Prior to surgery I circumvented the scale avoiding it all cost. In fact, when I first applied for surgery I had no idea what the real number was, but I was confident the 185-pounds recorded on my current driver’s license was a bit of an understatement. Yes, a 90-pound understatement! In fact, I was so afraid of the scale more than once I cancelled medical checkups for fear they’d make me step on the tell-all beast.

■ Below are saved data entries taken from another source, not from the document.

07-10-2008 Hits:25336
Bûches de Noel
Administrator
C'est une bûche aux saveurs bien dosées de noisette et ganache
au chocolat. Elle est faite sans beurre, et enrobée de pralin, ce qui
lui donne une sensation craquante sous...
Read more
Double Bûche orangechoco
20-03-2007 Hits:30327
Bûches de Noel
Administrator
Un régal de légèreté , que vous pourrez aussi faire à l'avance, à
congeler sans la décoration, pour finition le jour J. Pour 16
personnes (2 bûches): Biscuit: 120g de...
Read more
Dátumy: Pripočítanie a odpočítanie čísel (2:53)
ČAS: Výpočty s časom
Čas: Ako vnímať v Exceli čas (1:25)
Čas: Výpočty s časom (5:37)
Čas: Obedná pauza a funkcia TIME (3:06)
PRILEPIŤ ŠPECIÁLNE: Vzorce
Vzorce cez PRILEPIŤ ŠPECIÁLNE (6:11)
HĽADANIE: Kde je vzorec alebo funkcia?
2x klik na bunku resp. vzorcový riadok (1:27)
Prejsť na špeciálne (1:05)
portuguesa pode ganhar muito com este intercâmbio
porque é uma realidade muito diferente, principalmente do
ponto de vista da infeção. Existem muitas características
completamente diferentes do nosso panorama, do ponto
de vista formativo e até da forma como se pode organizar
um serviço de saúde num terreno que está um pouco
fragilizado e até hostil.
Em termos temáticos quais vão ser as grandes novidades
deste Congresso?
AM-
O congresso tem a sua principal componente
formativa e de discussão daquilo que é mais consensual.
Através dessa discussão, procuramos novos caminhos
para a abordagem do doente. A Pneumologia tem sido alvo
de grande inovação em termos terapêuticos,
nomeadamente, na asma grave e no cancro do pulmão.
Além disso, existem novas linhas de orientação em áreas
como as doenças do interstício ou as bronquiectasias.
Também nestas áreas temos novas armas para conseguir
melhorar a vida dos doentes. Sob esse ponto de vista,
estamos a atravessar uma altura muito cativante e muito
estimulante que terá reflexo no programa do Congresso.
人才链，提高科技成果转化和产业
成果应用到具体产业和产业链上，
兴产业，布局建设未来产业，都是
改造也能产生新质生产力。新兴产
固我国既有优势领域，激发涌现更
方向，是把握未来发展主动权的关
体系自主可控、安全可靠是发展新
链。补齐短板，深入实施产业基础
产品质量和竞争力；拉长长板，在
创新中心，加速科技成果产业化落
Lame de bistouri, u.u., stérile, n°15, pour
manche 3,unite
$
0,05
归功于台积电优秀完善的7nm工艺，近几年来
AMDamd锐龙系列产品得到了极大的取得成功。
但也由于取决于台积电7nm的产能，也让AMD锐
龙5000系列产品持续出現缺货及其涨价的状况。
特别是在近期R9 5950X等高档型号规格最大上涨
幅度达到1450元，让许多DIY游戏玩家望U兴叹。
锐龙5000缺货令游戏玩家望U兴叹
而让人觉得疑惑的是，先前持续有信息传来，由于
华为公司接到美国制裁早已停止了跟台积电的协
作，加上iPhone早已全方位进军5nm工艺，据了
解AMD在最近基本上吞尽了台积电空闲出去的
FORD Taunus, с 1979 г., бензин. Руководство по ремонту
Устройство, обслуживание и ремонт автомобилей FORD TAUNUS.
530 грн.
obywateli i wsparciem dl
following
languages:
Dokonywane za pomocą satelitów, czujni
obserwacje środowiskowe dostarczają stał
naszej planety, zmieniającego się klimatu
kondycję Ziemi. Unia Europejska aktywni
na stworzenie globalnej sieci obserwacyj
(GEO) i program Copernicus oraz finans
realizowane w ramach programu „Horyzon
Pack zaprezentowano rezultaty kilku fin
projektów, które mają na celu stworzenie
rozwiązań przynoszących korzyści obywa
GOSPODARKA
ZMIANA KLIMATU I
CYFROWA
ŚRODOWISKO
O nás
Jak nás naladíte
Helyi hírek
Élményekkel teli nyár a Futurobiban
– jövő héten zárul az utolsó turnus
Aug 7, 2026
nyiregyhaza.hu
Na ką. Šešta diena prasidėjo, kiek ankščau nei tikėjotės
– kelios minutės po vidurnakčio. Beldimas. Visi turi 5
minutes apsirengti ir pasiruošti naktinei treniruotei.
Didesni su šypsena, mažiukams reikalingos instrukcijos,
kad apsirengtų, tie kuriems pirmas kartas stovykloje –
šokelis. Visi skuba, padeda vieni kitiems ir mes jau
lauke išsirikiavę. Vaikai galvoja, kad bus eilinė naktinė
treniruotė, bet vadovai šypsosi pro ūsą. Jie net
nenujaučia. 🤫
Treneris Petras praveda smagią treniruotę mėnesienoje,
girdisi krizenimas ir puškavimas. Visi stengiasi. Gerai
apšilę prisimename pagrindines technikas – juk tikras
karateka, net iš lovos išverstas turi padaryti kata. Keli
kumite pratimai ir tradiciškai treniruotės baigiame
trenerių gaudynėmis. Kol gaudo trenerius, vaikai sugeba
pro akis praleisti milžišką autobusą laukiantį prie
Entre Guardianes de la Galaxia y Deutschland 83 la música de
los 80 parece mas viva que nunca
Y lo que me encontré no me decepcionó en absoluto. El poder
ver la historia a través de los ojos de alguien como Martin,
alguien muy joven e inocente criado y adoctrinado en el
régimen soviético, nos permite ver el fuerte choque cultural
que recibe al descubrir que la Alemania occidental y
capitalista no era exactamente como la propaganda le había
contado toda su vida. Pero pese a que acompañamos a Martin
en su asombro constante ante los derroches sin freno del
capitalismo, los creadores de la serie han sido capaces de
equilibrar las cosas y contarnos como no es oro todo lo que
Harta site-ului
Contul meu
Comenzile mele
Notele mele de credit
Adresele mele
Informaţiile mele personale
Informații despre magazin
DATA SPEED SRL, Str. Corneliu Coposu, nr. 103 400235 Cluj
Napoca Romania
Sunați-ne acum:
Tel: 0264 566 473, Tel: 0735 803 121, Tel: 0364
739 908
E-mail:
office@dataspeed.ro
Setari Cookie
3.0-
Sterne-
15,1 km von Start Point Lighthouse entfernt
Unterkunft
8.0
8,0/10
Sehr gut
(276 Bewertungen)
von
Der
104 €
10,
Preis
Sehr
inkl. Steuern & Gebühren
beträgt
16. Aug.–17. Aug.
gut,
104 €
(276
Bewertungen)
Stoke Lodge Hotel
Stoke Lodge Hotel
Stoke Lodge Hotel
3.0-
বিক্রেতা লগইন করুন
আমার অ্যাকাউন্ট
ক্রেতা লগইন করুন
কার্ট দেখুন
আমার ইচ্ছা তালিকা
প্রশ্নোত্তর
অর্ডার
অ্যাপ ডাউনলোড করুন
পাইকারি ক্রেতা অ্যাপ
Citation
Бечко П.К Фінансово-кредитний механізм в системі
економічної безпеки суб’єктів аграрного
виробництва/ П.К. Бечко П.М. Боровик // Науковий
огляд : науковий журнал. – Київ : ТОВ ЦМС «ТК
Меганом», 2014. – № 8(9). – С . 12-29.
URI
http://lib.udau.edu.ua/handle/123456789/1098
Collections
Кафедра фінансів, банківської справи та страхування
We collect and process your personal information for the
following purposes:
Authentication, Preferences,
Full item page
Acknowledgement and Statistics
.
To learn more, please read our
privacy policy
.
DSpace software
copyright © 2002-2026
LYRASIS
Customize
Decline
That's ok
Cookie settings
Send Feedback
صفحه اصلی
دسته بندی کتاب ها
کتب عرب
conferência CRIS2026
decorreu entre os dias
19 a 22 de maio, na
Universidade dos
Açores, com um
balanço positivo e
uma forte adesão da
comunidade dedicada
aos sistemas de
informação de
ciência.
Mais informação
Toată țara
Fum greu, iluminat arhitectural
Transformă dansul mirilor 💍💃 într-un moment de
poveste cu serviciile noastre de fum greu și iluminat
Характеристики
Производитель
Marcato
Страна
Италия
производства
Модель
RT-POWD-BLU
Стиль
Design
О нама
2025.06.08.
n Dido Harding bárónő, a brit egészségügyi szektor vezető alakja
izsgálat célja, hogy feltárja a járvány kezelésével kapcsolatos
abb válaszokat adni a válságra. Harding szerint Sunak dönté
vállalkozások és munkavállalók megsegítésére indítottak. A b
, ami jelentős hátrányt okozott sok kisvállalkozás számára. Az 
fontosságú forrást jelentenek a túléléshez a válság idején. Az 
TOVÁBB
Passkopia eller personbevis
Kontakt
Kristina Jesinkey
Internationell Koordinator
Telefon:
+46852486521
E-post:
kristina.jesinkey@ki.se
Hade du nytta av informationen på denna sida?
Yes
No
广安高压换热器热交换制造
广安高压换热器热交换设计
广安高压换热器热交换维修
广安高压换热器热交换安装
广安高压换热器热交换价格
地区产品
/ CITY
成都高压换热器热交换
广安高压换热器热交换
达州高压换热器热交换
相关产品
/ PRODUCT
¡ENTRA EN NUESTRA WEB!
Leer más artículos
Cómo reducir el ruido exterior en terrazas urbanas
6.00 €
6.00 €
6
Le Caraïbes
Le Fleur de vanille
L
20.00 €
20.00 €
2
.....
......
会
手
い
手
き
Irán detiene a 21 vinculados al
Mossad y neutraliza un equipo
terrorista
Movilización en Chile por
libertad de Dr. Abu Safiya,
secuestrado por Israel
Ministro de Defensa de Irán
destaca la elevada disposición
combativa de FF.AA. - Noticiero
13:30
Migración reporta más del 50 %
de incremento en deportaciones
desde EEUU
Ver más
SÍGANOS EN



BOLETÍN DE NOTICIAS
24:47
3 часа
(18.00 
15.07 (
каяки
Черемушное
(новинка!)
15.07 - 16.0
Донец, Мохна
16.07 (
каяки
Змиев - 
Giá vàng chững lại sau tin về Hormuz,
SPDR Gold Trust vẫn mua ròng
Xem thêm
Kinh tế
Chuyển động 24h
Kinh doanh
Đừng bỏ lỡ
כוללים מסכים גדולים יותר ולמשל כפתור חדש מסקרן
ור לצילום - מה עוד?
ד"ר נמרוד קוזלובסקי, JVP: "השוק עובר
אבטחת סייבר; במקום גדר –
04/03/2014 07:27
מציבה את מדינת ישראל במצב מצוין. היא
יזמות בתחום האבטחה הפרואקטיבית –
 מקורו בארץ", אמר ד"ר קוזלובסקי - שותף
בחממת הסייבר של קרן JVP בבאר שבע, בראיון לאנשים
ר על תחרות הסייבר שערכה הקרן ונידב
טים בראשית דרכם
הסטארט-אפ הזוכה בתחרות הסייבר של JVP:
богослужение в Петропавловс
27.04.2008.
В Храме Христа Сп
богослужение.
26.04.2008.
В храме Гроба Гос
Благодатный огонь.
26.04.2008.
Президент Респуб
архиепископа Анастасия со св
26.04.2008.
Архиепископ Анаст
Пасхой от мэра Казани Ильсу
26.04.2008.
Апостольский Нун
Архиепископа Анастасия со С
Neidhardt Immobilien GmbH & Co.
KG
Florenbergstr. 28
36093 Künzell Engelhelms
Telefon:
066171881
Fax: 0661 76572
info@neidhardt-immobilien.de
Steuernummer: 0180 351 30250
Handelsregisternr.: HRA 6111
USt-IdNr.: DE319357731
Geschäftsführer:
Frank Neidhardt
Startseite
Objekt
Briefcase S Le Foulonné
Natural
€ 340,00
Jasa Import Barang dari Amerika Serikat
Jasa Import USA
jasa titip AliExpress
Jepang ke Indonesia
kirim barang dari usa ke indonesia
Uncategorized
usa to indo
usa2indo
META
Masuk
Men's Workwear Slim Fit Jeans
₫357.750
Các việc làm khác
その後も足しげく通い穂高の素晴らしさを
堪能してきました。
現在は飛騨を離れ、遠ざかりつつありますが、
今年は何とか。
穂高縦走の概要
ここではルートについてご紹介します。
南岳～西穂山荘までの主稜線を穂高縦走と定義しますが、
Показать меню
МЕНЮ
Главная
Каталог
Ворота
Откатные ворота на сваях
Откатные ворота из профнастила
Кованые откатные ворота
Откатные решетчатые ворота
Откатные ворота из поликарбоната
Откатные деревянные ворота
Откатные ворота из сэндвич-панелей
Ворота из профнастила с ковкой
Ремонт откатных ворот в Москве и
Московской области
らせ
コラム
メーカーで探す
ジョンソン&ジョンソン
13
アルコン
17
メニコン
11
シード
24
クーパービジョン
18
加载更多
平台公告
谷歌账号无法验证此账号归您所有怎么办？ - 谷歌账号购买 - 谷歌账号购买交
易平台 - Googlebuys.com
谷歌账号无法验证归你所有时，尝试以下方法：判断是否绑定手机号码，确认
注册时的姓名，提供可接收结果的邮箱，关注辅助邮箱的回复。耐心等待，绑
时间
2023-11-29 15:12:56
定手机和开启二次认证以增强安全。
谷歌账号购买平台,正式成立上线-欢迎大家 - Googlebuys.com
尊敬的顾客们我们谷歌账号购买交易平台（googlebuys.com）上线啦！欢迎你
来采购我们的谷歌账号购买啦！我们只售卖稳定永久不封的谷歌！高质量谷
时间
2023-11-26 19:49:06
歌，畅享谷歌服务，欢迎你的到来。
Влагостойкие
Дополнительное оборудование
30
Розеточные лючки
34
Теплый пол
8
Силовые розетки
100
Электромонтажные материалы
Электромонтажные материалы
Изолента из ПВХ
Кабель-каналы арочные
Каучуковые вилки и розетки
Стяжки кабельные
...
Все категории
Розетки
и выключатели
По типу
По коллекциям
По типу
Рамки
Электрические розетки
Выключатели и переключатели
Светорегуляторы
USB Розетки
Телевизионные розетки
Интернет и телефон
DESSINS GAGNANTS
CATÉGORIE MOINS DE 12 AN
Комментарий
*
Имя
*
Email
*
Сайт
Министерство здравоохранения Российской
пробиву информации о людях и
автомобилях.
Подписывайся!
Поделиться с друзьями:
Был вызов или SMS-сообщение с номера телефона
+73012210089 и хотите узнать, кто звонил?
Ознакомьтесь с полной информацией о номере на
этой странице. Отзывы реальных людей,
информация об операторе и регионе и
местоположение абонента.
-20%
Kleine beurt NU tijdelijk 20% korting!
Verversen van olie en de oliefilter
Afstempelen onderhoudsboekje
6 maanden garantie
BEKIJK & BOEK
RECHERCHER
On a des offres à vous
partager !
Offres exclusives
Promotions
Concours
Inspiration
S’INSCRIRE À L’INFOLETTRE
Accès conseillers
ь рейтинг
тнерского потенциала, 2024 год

That all changed after surgery. It didn’t matter how gross the number was that day the next day it would be lower. And again, lower the next. I became obsessed with the scale charting my descent to the land of the happy and the thin. Soon I had a "before work" weight, "after work" weight, "after workout" weight and "after dinner" weight and finally a "bedtime" weight. Yes – I measured my weight five times a day. I was obsessed. This was fine at first when the pounds were melting away like snow on a warm spring day. It was so encouraging and empowering to be losing weight! Glory be! This weight loss surgery was working – my miracle was coming true.

The bathroom scale is a false god cruelly parsimonious in dispensing pleasure. The initial short-lived euphoria from validated weight loss is most always followed by a "crash" – a plateau or worse, weight gain. The crash involves anxiety, depression, irritability, extreme fatigue and possibly paranoia and self-effacing behavior. What have I done wrong? How have I screwed this up? I knew this wouldn’t work for me.

I crashed when I hit my first plateau after losing some 70 pounds. The scale refused to budge and the more it refused to budge the more enslaved to it’s power I became. With each new measure it set my mood, my tone and fueled my anger. I was depressed, irritable and even paranoid. How could I possibly not be losing weight? My insanity was so wrought with emotion and self-loathing drastic action had to be taken – I begged my husband to hide the scale – to kill the monster! And he did. And then I begged him to give it back to me, I needed to worship my false god and have it validate my worthiness or loathsomeness on the day. Without it to define me, who might I be?

According to Mireille Guiliano in "French Women Don’t Get Fat " a bathroom scale is not commonly found in the French household. Moreover, French women are attentive to the way they look and feel rather than enslave themselves to the number on the scale. I am trying, honestly trying, to adopt this behavior and make it my own. It is of sound logic and rational good sense, particularly in the weight maintenance phase following massive weight loss.

Yet today, some five years later having maintained my weight in the "safe range" on the scale, I stepped to the alter of my false god, and that cruel deity told I am still fat. I sold my soul to the bathroom scale.